Eine weitere Welle von Glaubensflüchtlingen erreichte Frankfurt nur ein Jahrhundert später, als nach der Aufhebung des Edikts von Nantes 1685 zahlreiche Hugenotten hier Zuflucht suchten. Ein Teil der Flüchtlinge suchte nur zeitweise in Frankfurt Zuflucht und zog später weiter in andere Städte oder Länder. Viele blieben aber und trugen wesentlich zur kulturellen Entwicklung der Stadt und ihrer Umgebung bei. Weil sich im Frankfurter Stadtbereich bald wieder die lutherische Glaubensrichtung durchsetzte und zunächst kein reformierter Gottesdienst mehr geduldet wurde, siedelten sich die reformierten Glaubensflüchtlinge später vorwiegend im Umland an, wie zum Beispiel in Hanau. Eine eigene reformierte Kirche innerhalb des Stadtgebiets gab es erst seit 1793 am Großen Kornmarkt. Viele der Flüchtlinge blieben trotz der in Frankfurt für Reformierte lange Zeit eingeschränkten Religionsfreiheit in der Stadt.

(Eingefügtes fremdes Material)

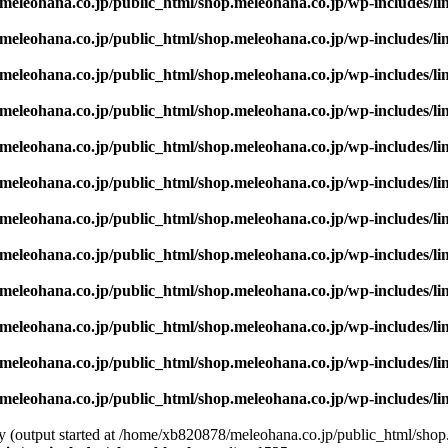
eleohana.co.jp/public_html/shop.meleohana.co.jp/wp-includes/li
eleohana.co.jp/public_html/shop.meleohana.co.jp/wp-includes/li
eleohana.co.jp/public_html/shop.meleohana.co.jp/wp-includes/li
eleohana.co.jp/public_html/shop.meleohana.co.jp/wp-includes/li
eleohana.co.jp/public_html/shop.meleohana.co.jp/wp-includes/li
eleohana.co.jp/public_html/shop.meleohana.co.jp/wp-includes/li
eleohana.co.jp/public_html/shop.meleohana.co.jp/wp-includes/li
eleohana.co.jp/public_html/shop.meleohana.co.jp/wp-includes/li
eleohana.co.jp/public_html/shop.meleohana.co.jp/wp-includes/li
eleohana.co.jp/public_html/shop.meleohana.co.jp/wp-includes/li
eleohana.co.jp/public_html/shop.meleohana.co.jp/wp-includes/li
eleohana.co.jp/public_html/shop.meleohana.co.jp/wp-includes/li
by (output started at /home/xb820878/meleohana.co.jp/public_html/shop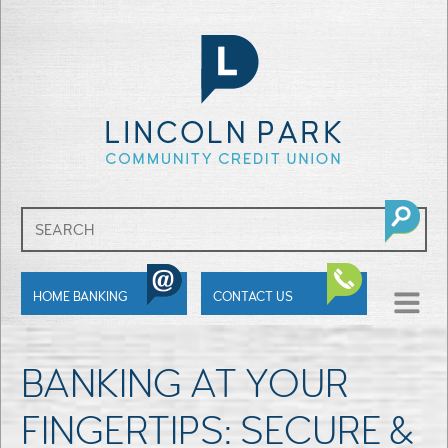
SHOW
HOME BANKING
CONTACT US
MENU
BANKING AT YOUR
FINGERTIPS: SECURE &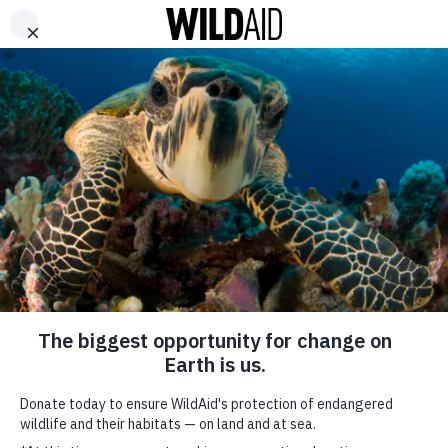
DONATE
ABOUT
CONTACT US
WAYS TO GIVE
Together, We Can
Create a Better
Tomorrow
December 12, 2018
SHARE
SUBSCRIBE TO OUR MAILING LIST
*
indicates required
FIRST NAME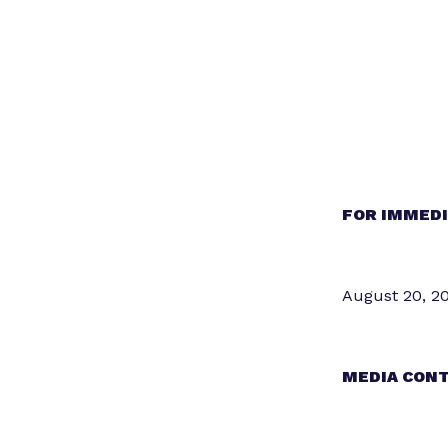
FOR IMMEDI
August 20, 2
MEDIA CONT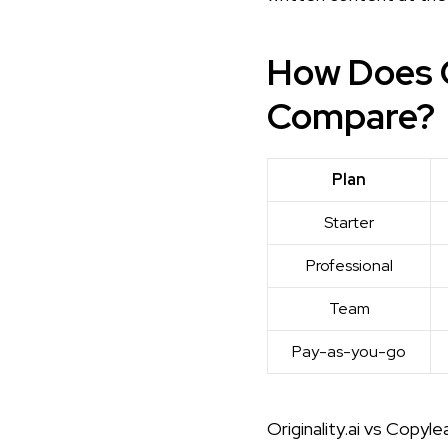
How Does O
Compare?
Plan
Starter
Professional
Team
Pay-as-you-go
Originality.ai vs Copylea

Zu den Glaubensflüchtlingen, die sich nur zeitweise in Frankfurt aufhielten, gehörte der Engländer John Foxe. Foxe wurde 1516 in Boston in der Grafschaft Lincolnshire geboren. Als 16jähriger begann er ein Studium in Oxford. 1543 schloss er seine Studien ab und wurde Dozent, musste seine akademische Karriere aber schon 1545 wieder beenden, weil er zum protestantischen Glauben übergetreten war und somit den Bruch mit der anglikanischen Church of England vollzogen hatte. 1547 heiratete er Agnes Randall. 1550 wurde er zum Diakon ordiniert. Als ihm im Zuge der Rekatholisierung unter Mary I. die Verhaftung drohte, verließ er 1554 wie zahlreiche andere Protestanten England. Zunächst ging er nach Antwerpen und Rotterdam, im Herbst 1554 kam er nach Frankfurt. Nach dem Tod Marys I. im Jahr 1558 kehrte Foxe nach England zurück, wurde Geistlicher und widmete sich seinen Publikationen. 1587 starb er in London.

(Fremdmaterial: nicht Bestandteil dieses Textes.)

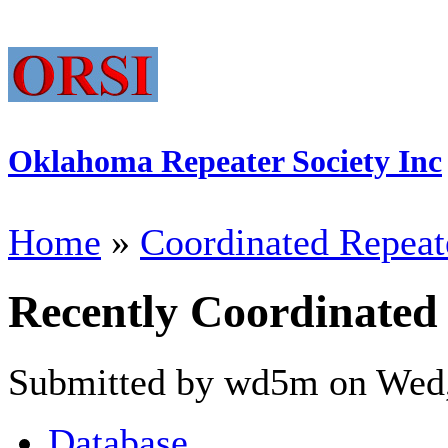
Oklahoma Repeater Society Inc
Home
»
Coordinated Repeat
Recently Coordinated
Submitted by wd5m on Wed,
Database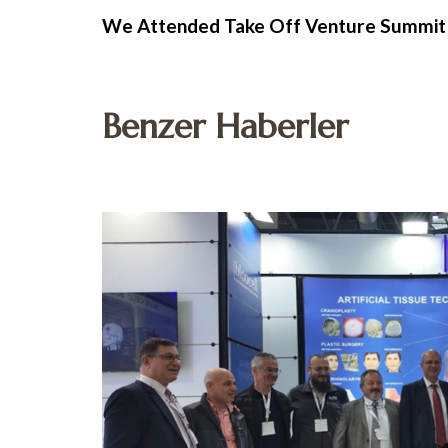
We Attended Take Off Venture Summit
Benzer Haberler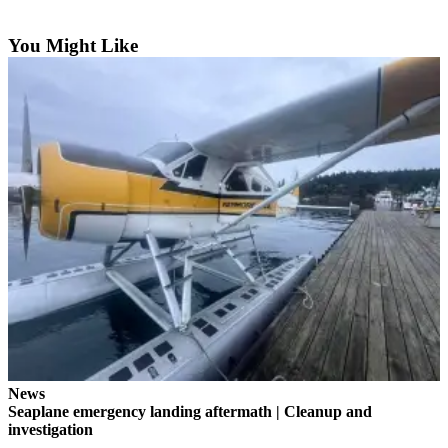
Submit a Birth
You Might Like
Announcement
Bucketlist
Sweepstakes
Opinion
Letters
Submit
Letter
to the
Editor
Obituaries
Place an
Obituary
News
Seaplane emergency landing aftermath | Cleanup and
investigation
Business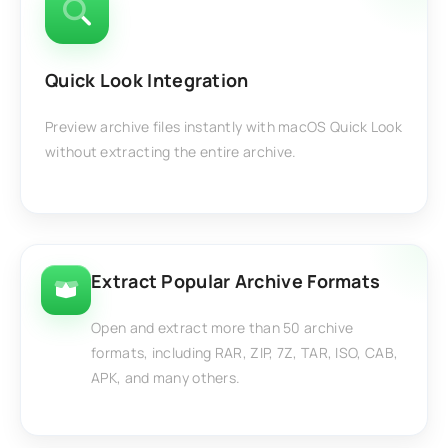
Quick Look Integration
Preview archive files instantly with macOS Quick Look
without extracting the entire archive.
Extract Popular Archive Formats
Open and extract more than 50 archive
formats, including RAR, ZIP, 7Z, TAR, ISO, CAB,
APK, and many others.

Nachdem Foxe im Herbst 1554 nach Frankfurt gekommen war, arbeitete er als Prediger für die englischsprachigen Glaubensflüchtlinge, die sich in der Stadt aufhielten. Für jede Gruppe unter den Glaubensflüchtlingen gab es zunächst Gottesdienste in ihrer eigenen Sprache. Eine englischsprachige Gemeinde war im Juli 1554 gegründet worden, eine französischsprachige bestand damals bereits. Als Foxe in die noch junge Gemeinde eintrat, gab es dort bereits heftige Auseinandersetzungen über die liturgischen Bücher, die während der Gottesdienste verwendet werden sollten. Während die einen im Gottesdienst das „Book of Common Prayer“ verwenden wollten, bestanden die anderen auf einer calvinistisch orientierten Liturgie. Die konfessionelle Richtung, die die Frankfurter englischsprachige Gemeinde künftig einnehmen sollte, entschied sich an der gewählten Liturgie. Der Führer der calvinistisch orientierten Gemeindemitglieder war der schottische Reformator John Knox, der sich ebenfalls als Flüchtling in Frankfurt aufhielt. Foxe entschied sich schließlich dafür, die Gruppe um Knox zu unterstützen. Nachdem John Knox in der Auseinandersetzung unterlag, musste auch Foxe Frankfurt wieder verlassen. Er verließ die Stadt gemeinsam mit anderen Gemeindemitgliedern zunächst in Richtung Basel. Später reiste er weiter nach Straßburg. Dort wurde sein wichtigstes und immer wieder neu aufgelegtes Werk erstmals gedruckt.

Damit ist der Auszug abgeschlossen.